[EXERCISE DESCRIPTION]:
Where the records below have a line with "холодильные", that line is to be copied.
#### SUPPLIED MATERIAL ####
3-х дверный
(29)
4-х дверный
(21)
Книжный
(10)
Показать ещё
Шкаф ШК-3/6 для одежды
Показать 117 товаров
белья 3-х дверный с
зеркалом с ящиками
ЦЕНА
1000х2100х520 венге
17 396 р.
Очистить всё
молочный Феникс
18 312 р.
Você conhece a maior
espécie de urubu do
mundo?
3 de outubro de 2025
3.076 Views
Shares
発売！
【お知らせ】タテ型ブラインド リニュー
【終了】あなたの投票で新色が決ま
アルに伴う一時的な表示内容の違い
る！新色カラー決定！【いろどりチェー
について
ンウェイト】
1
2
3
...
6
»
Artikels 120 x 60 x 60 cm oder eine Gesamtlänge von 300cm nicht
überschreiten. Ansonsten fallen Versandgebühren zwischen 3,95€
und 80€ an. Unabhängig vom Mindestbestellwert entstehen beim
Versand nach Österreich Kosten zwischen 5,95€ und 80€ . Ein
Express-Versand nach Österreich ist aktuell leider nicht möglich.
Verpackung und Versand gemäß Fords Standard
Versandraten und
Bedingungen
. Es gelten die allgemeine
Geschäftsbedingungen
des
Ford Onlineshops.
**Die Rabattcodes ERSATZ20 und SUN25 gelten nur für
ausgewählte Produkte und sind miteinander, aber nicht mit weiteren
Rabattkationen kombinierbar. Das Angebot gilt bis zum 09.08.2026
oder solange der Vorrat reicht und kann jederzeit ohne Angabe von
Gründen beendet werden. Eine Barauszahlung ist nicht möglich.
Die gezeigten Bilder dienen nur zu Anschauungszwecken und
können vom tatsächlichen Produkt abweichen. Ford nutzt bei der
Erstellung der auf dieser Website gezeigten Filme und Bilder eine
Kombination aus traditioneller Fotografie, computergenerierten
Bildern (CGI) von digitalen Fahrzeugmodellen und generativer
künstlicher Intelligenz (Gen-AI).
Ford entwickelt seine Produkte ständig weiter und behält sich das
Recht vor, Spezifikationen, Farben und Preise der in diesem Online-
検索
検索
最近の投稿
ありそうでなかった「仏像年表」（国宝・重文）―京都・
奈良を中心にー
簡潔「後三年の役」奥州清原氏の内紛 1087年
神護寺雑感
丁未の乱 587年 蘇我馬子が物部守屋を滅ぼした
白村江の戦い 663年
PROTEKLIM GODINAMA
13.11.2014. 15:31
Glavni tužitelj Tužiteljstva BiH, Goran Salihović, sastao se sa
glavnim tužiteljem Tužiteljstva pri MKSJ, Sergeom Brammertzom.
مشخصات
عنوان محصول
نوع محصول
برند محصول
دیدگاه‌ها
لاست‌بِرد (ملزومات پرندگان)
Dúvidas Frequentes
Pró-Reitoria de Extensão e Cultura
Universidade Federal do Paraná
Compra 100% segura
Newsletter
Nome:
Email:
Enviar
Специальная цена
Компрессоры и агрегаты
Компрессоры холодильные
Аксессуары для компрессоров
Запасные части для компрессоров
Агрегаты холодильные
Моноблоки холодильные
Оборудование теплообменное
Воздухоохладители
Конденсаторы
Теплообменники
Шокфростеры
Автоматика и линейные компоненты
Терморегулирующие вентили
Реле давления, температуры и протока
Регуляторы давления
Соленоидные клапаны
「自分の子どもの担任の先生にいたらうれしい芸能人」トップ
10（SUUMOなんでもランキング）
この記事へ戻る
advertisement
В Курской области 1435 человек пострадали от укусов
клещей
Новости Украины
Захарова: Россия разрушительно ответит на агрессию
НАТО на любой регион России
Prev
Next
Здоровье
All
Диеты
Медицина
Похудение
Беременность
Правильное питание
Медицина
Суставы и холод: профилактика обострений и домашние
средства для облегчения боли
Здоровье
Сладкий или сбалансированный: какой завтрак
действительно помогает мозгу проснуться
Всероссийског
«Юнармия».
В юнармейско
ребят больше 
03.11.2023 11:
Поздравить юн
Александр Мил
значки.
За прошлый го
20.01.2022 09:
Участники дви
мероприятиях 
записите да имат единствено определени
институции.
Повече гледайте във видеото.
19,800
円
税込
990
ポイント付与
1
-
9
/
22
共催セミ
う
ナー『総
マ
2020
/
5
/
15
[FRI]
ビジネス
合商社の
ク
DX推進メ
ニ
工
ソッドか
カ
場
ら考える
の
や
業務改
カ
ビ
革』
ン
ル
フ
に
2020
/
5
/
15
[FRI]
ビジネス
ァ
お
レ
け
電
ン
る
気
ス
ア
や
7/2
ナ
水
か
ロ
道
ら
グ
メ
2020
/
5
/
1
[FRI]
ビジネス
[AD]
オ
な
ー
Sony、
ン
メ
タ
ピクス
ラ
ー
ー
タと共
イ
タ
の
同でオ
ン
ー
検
####
[TASK ANSWER]:
Компрессоры холодильные
Агрегаты холодильные
Моноблоки холодильные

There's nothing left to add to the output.